Rather disturbing is a 1943 propaganda short called You, John Jones, directed by Mervyn LeRoy and written by Carey Wilson. Clearly produced to get Americans emotionally invested in the fight, it has Cagney as a war worker on his way to do air raid duty, and hears his daughter (Margaret O'Brien) practicing the Gettysburg Address. Mother Ann Sothern looks on, her heart in her throat -- her daughter is too young to know what she's reciting yet moppet O'Brien reads the words as if possessed by Lincoln's ghost. While on duty Cagney is 'visited' by a narrator who imparts visions of what's happening in other countries, each illustrated by showing little O'Brien hungry, scared, blown up by bombs, murdered or worse by evil enemies -- you get the idea. He then runs home to find everyone safe. The short subject is rather restrained in that there is no direct appeal to buy war bonds, but the horror angle is pretty raw. Of course, there's also no mention that Cagney is seen to abandon his air raid post... which to me sounds like a dereliction of duty!  1


On a scale of Excellent, Good, Fair, and Poor, Yankee Doodle Dandy Blu-ray rates:
Movie: Excellent
Video: Excellent
Sound: Excellent
Supplements: Feature commentary with Rudy Behlmer; Yankee Doodle Dandy and Casablanca trailer, newsreel, short subjects Beyond the Call of Duty and You, John Jones (with Cagney); cartoons Bugs Bunny Gets the Boid and Yankee Doodle Daffy (in HD); docu Let Freedom Sing!: The Story of Yankee Doodle Dandy documentary; featurette John Travolta remembers James Cagney, radio show and pre-recording session outtakes/rehearsals.
Deaf and Hearing Impaired Friendly? YES; Subtitles: English
Packaging: Keep case
Reviewed: October 16, 2014

Footnote:

1. The same goes for an Oscar-nominated WW2 short subject about munitions-plant responsibility called Conquer by the Clock. In it, a lazy assembly line worker checking bullets sneaks off to take a cigarette break in the ladies' room. Her absences permits some duds get through the screening process. The film takes us to the South Pacific, where an unlucky G.I. finds himself D.O.A. when he fires his rifle and nothing happens. Naturally, that negligent working girl is now a damnable traitor to the free world. James Agee's hilarious review asked, "What if her trip to the ladies' room had been sincere?"

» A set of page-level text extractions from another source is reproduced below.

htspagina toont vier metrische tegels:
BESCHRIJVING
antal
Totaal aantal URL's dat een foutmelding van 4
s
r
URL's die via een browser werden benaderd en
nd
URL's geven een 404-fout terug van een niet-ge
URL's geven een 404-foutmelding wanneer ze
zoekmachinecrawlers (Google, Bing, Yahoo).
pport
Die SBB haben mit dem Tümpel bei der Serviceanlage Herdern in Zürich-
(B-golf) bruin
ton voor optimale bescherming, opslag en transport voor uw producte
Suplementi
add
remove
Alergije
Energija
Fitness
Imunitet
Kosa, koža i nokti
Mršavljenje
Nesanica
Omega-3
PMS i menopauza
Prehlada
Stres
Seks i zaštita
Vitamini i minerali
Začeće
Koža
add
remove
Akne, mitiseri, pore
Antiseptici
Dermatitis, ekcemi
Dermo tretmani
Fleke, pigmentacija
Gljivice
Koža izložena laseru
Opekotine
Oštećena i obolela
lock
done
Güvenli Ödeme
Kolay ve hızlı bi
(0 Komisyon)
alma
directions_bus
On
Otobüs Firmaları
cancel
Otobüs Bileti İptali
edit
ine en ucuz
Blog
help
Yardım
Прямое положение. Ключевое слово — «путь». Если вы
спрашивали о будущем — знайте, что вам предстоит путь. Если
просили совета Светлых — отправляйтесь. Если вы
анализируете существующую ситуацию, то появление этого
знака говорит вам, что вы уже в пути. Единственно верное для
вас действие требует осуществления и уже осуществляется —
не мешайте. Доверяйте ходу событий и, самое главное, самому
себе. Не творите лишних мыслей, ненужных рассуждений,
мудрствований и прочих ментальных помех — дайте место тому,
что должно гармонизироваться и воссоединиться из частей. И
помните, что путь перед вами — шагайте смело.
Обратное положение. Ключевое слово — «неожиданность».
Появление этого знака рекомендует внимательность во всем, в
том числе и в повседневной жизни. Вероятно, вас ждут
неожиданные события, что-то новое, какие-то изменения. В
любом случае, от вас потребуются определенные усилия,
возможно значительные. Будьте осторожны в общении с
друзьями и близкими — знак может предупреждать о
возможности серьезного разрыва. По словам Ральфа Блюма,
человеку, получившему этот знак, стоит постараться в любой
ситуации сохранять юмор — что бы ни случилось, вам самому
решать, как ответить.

The legendary Slavko Vorkapich showed this film to us in his seminars at UCLA; he was its co-director and some scenes use his montage techniques. Conquer by the Clock is an RKO short subject -- has Warners already put it out as an extra on one disc or another, and I've forgotten? Note, 10.19.14: Nope, not from Warners, but Conquer is included in a disc set from VCI, link courtesy of correspondent Ian Whittle: Great Generals Collection.